AFM images of plasma-treated PET, grafted by biphenyldithiol + then grafted with Au nanoparticles. Taken in tapping (A) and phase mode (B).

The gold nanoparticles homogenously distributed over the polymer surface could have a positive effect on the interaction with living cells, the effect which could be interesting for tissue engineering [9] The presence of gold nanoparticles may also facilitate adhesion of other gold structures to polymeric substrates, which can be useful for electronics [11].
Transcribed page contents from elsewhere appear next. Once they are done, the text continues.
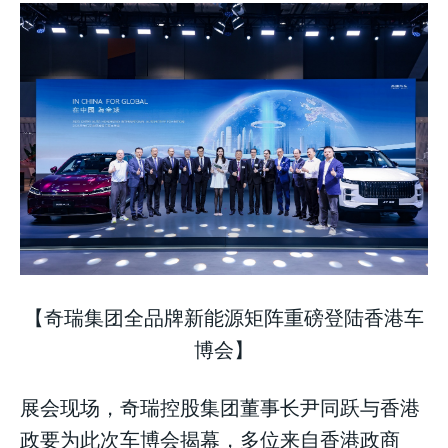
LIFESTYLE
LIFESTYLE
LIFESTYLE
【奇瑞集团全品牌新能源矩阵重磅登陆香港车
博会】
展会现场，奇瑞控股集团董事长尹同跃与香港
政要为此次车博会揭幕，多位来自香港政商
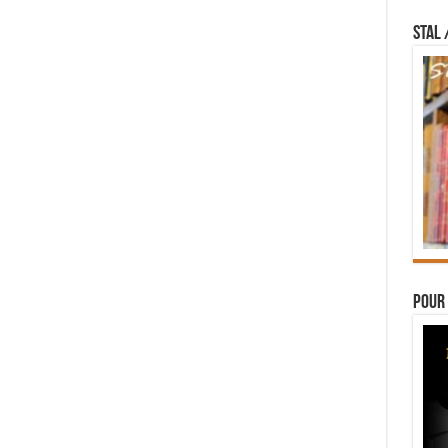
STAL 
Pour 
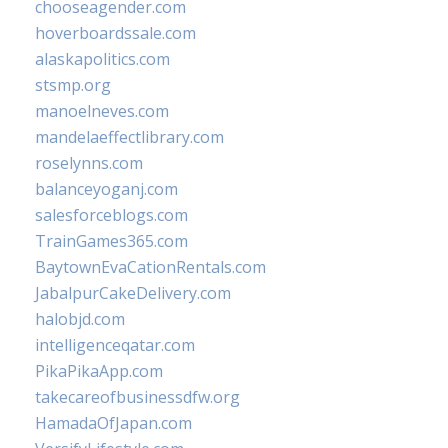
chooseagender.com
hoverboardssale.com
alaskapolitics.com
stsmp.org
manoelneves.com
mandelaeffectlibrary.com
roselynns.com
balanceyoganj.com
salesforceblogs.com
TrainGames365.com
BaytownEvaCationRentals.com
JabalpurCakeDelivery.com
halobjd.com
intelligenceqatar.com
PikaPikaApp.com
takecareofbusinessdfw.org
HamadaOfJapan.com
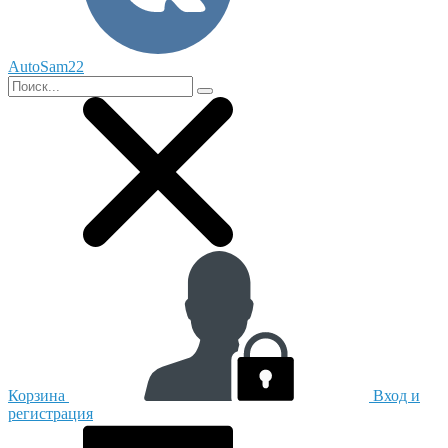
AutoSam22
Корзина
Вход и
регистрация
The progress of the present experiment and the main results of this work are schematically summarized in Figure 6. It was shown that the plasma treatment results in degradation of polymer chain and creation of free radicals, double bonds and excessive oxygen groups on the PET surface. The "flexible" molecule of 1, 2-ethanedithiol is bonded to the surface radicals probably by both of -SH groups in contrast to the "rigid" molecule of 4, 4'-biphenyldithiol, where one of -SH group remains "free" for the consecutive chemical reaction with the gold nanoparticle. The gold nanoparticles are grafted on the PET surface only in the case the pretreatment with 4, 4'-biphenyldithiol.

Figure 6
figure 6

Scheme of the plasma treatment of PET, grafting of modified PET. By (i) ethanedithiol (ED) and (ii) biphenyldithiol (BFD) + then grafted by gold nanoparticles.

The presence of the -SH groups, as same as the gold nanoparticles on the grafted polymers was proved by XPS, FTIR, electrokinetic analysis and AFM methods. The gold nanoparticles are distributed relatively homogenously over the PET surface; this finding may be of importance for the future application of gold-polymer structures in tissue engineering and electronics.